Oryginalny pomysł Ukraińców. Na Rosjan spadną pociski z charytatywnymi napisami!

Będzie można kupić napisy na ukraińskich pociskach
Ministry of Defense of Ukraine | CC BY-SA 2.0

Na wojnie nigdy nie ma zbyt wielu środków – zawsze ich brakuje. Ukraińcy głowią się, jak pozyskać fundusze na dalszą część, trwającej już prawie pięć miesięcy, wojny z Rosją. Ukraińska fundacja „Wróć Żywy” ogłosiła start nowej, charytatywnej inicjatywy. Cudzoziemcy będą mogli wykupować napisy na ukraińskich pociskach. Na czym ma to polegać?

REKLAMA

„Cudzoziemcy będą mogli zamawiać napisy na rakietach, którymi ostrzeliwane są siły rosyjskie. Uzyskane w ten sposób środki zostaną przekazane armii ukraińskiej” – poinformował na briefingu dyrektor fundacji „Wróć Żywy” Taras Czmut, cytowany przez „Polsat News”.

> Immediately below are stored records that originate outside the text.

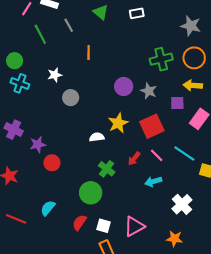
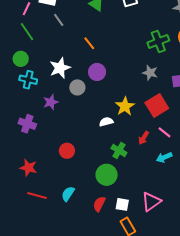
gray line: (69, 25) -> (59, 20), moved
green line: (40, 34) -> (27, 32), moved
orange line: (89, 53) -> (89, 43), turned -32
white star: (55, 75) -> (60, 68), size x1.5
purple circle: (124, 86) -> (97, 72), moved
purple star: (38, 144) -> (51, 102), moved
red line: (16, 219) -> (37, 195), moved

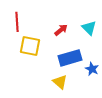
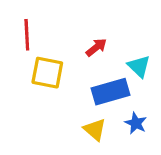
cyan triangle: (89, 28) -> (139, 66), moved
blue star: (92, 69) -> (136, 123), moved

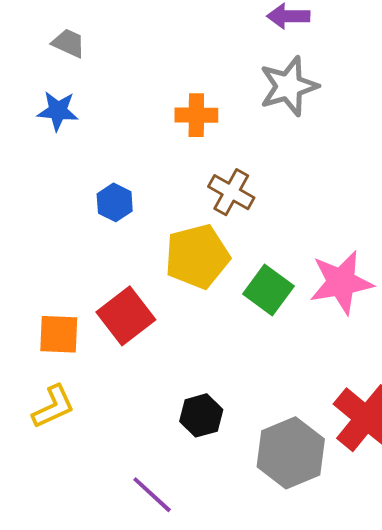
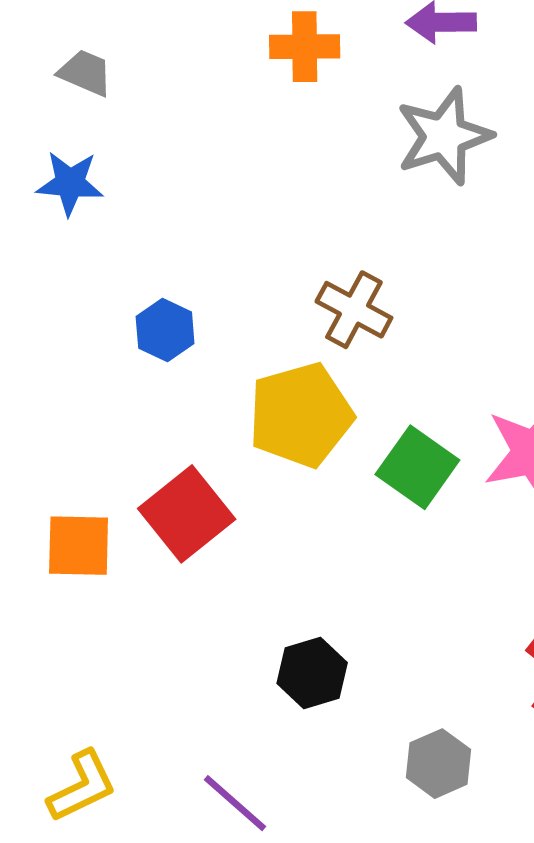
orange cross: (196, 115) -> (305, 47), moved
yellow L-shape: (53, 407) -> (82, 786), moved
gray hexagon: (291, 453) -> (438, 764), moved, size x0.6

Jak wynika z opisu, przedstawionego przez Czmuta, będzie to miało formę okazjonalnego upominku, a – dla niektórych – osobistej pomsty za krzywdy, wyrządzone w historii przez Rosjan. Cudzoziemcy będą mogli zamawiać napisy na głowicach, które ukraińscy żołnierze następnie osadzą na rakietach. Kupujący otrzyma zdjęcie takiego pocisku.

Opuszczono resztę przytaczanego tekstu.